→ AIM OF THE TASK: Only one stretch of the records below is wanted: the lines from the one holding "news about com" through the one holding "with prime Px res". Return it exactly, both ends included.

→ PROVIDED DATA:
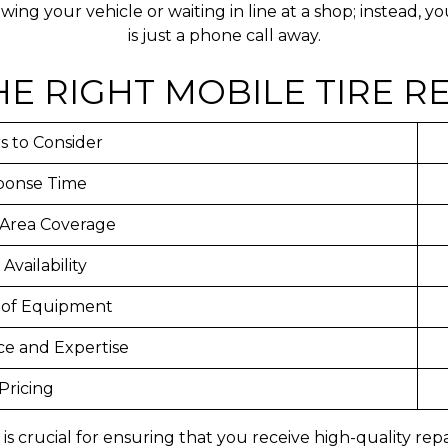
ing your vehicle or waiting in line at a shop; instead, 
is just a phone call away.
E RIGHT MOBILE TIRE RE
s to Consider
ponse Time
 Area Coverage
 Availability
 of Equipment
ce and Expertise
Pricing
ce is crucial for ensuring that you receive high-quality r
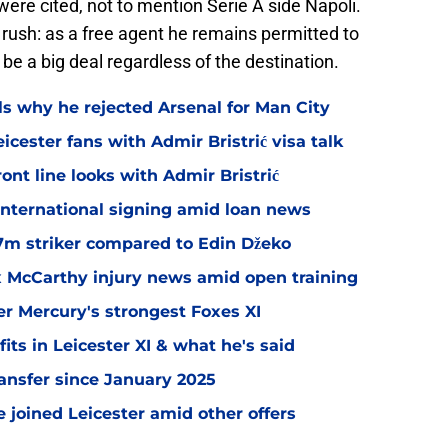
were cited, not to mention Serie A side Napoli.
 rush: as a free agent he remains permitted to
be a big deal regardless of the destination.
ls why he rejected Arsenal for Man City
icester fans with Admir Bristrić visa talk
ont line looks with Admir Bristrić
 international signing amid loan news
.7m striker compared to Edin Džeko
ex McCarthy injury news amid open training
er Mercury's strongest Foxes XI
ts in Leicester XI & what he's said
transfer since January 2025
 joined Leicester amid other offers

...

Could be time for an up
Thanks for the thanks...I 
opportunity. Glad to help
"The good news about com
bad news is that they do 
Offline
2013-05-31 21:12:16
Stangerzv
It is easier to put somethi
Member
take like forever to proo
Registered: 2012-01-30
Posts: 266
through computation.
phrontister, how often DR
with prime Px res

→ TASK SOLUTION:
"The good news about com
bad news is that they do 
Offline
2013-05-31 21:12:16
Stangerzv
It is easier to put somethi
Member
take like forever to proo
Registered: 2012-01-30
Posts: 266
through computation.
phrontister, how often DR
with prime Px res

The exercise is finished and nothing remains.